UK manufacturing exports dropped in April, with orders from international clients slowing.
The figures from IHS Markit and the Chartered Institute of Procurement and Supply show that UK manufacturers’ exports declined at the second quickest rate in over four years.
The survey showed that the stockpiling that had begun to prepare for the 29 March Brexit deadline has now slowed, with the deadline pushed back to October.
The slowdown is due in part to the decrease in stockpiling which had increased at the beginning of the year as companies rushed to complete goods and gather supplies of raw materials.
Brexit has been attributed as a significant reason for the decrease, with uncertainty around a disorderly Brexit and falling demand from China, the US and EU.
However, a weakening in the global economy has also impacted UK manufacturing, with orders for overseas competitors also slowing.
Duncan Brock, group director at the Chartered Institute of Procurement and Supply, said: “As Brexit prevarication continued, overseas clients took to action and found new supply-chain routes away from the UK.

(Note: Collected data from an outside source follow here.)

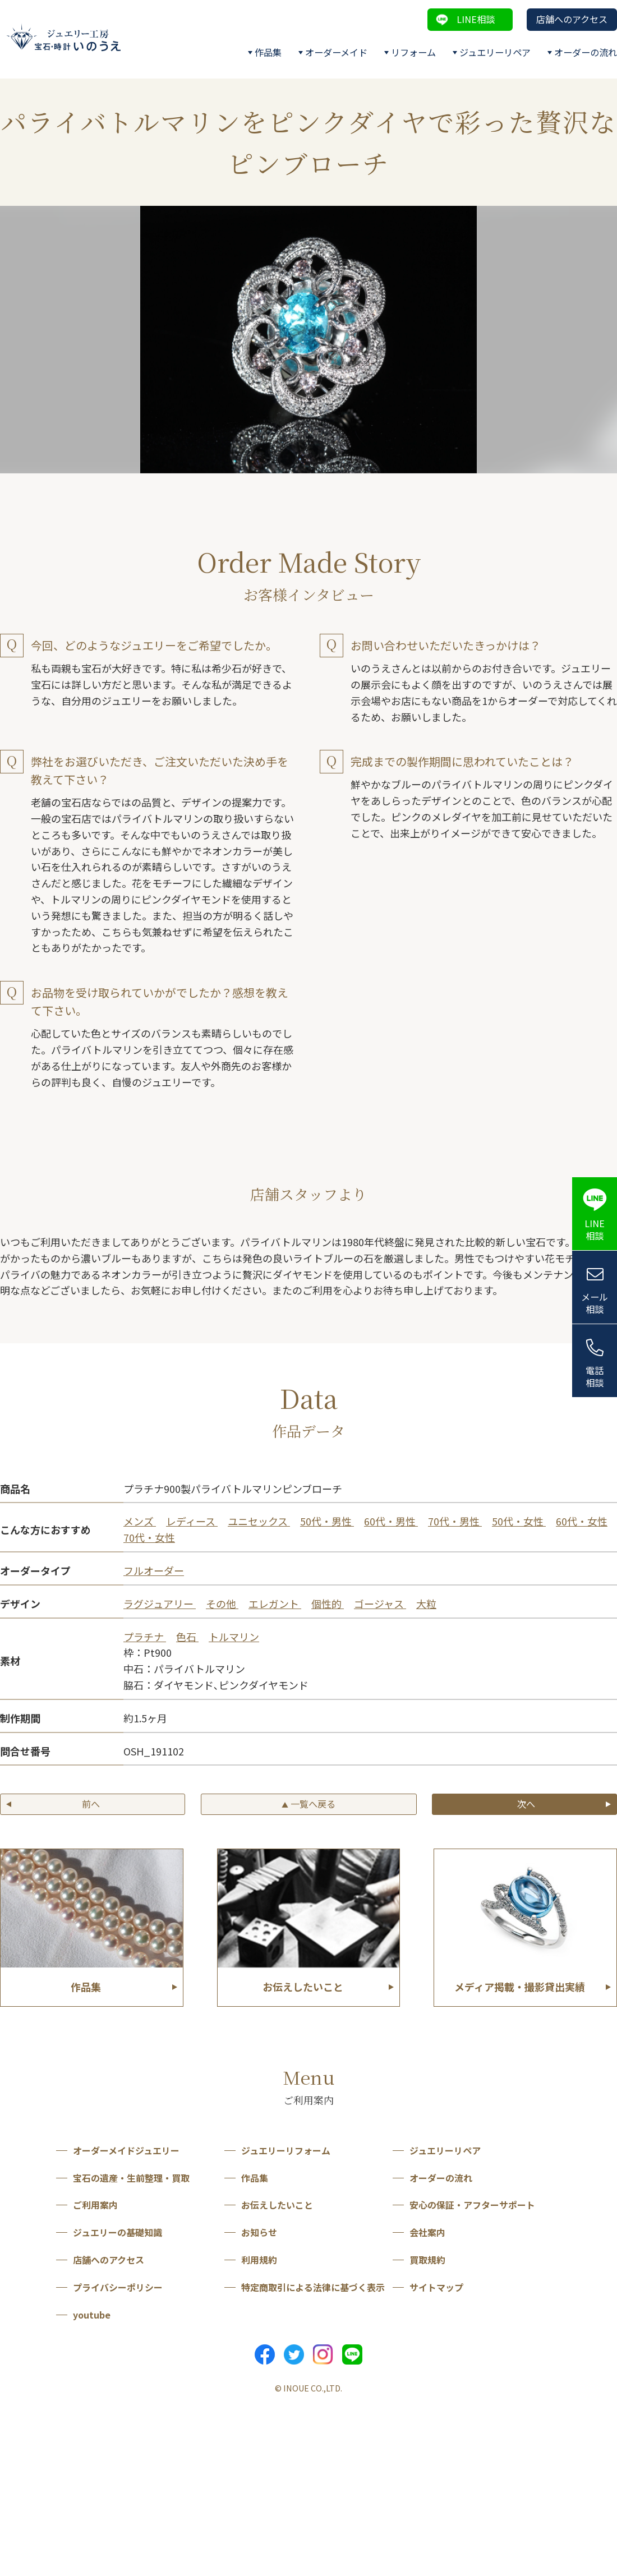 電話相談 (595, 1376)
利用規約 (259, 2259)
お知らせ (259, 2232)
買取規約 (427, 2259)
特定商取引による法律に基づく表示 (313, 2287)
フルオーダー (153, 1570)
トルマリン (234, 1636)
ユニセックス (259, 1521)
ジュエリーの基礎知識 (117, 2232)
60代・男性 (391, 1521)
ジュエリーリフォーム (285, 2150)
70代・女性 (149, 1537)
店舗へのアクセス (571, 19)
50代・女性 (519, 1521)
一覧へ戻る (308, 1803)
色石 (187, 1636)
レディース (192, 1521)
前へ (91, 1803)
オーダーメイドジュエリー (126, 2150)
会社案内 (427, 2232)
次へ (526, 1803)
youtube (91, 2314)
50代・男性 (327, 1521)
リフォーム (413, 52)
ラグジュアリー (159, 1603)
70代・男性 (455, 1521)
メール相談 (594, 1303)
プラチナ (144, 1636)
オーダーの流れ (585, 52)
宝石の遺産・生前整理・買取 (131, 2178)
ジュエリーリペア (495, 52)
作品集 (268, 52)
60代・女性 (581, 1521)
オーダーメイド (336, 52)
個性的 (327, 1603)
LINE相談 (476, 19)
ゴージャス (380, 1603)
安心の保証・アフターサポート (472, 2204)
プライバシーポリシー (118, 2287)
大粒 (426, 1603)
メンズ (139, 1521)
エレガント (274, 1603)
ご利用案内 (95, 2204)
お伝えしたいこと (277, 2204)
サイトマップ (436, 2287)
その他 (222, 1603) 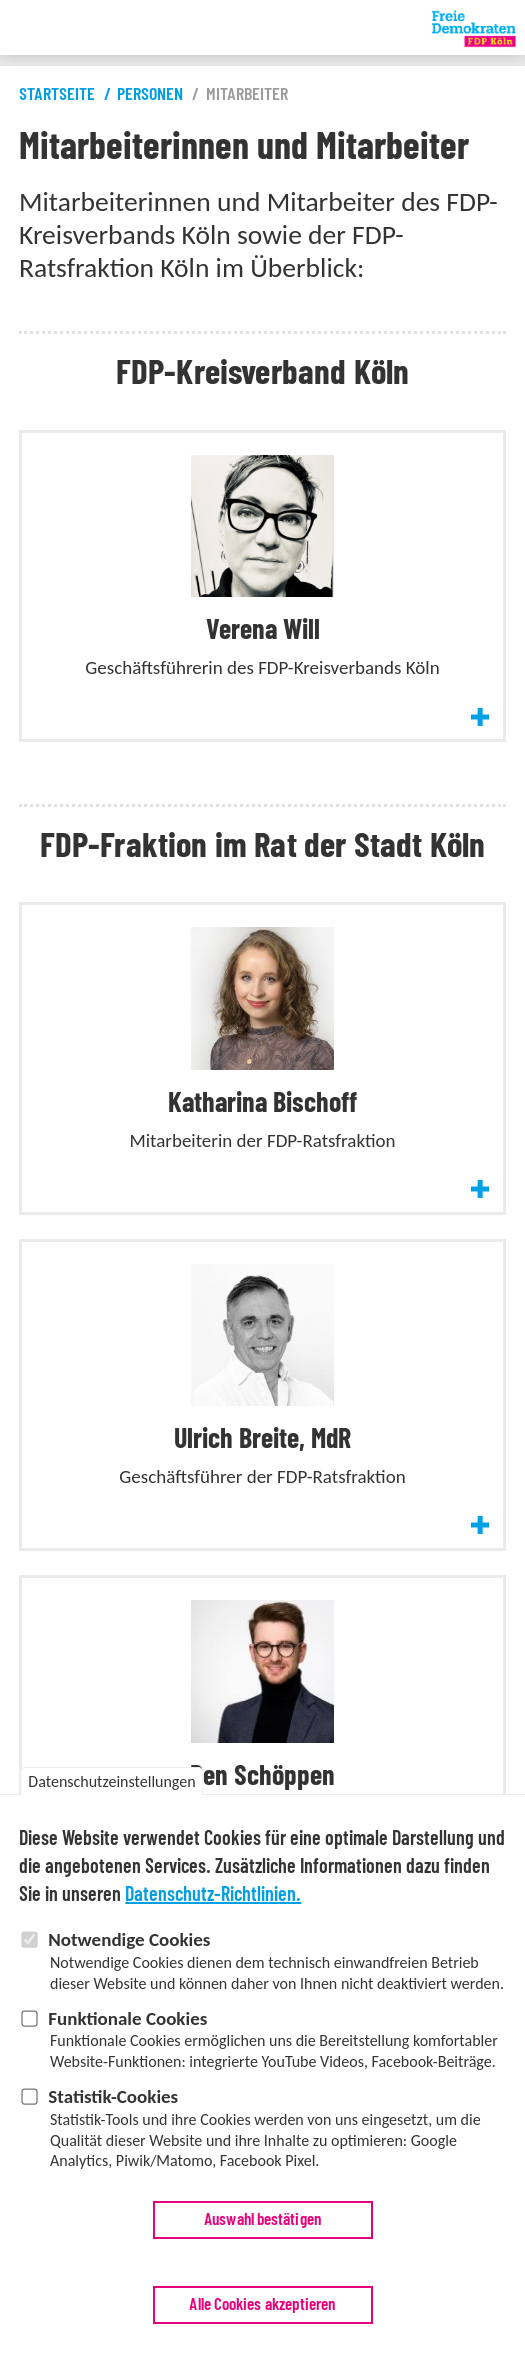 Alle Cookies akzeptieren (262, 2350)
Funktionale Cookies (127, 2064)
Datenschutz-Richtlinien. (213, 1942)
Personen (150, 95)
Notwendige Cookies (129, 1986)
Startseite (57, 95)
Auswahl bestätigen (262, 2265)
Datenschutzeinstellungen (111, 1828)
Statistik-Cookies (113, 2142)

“The mild rise in domestic orders was unable to meet this significant shortfall in business, and with the extended Brexit deadline, the levels of stockpiling slowed.”
The PMI (Purchasing Managers Index) dropped to 53.1 in April, after reaching its highest level in over a year in March at 55.1. Figures over 50 are growth, while under 50 represents contraction.
Forecasts predict that economic growth may slow in the UK in the next few months, with companies utilising their stockpiles rather than placing new orders. One in five manufacturers that were surveyed said that they are still stockpiling, with future trade relations with the EU still uncertain.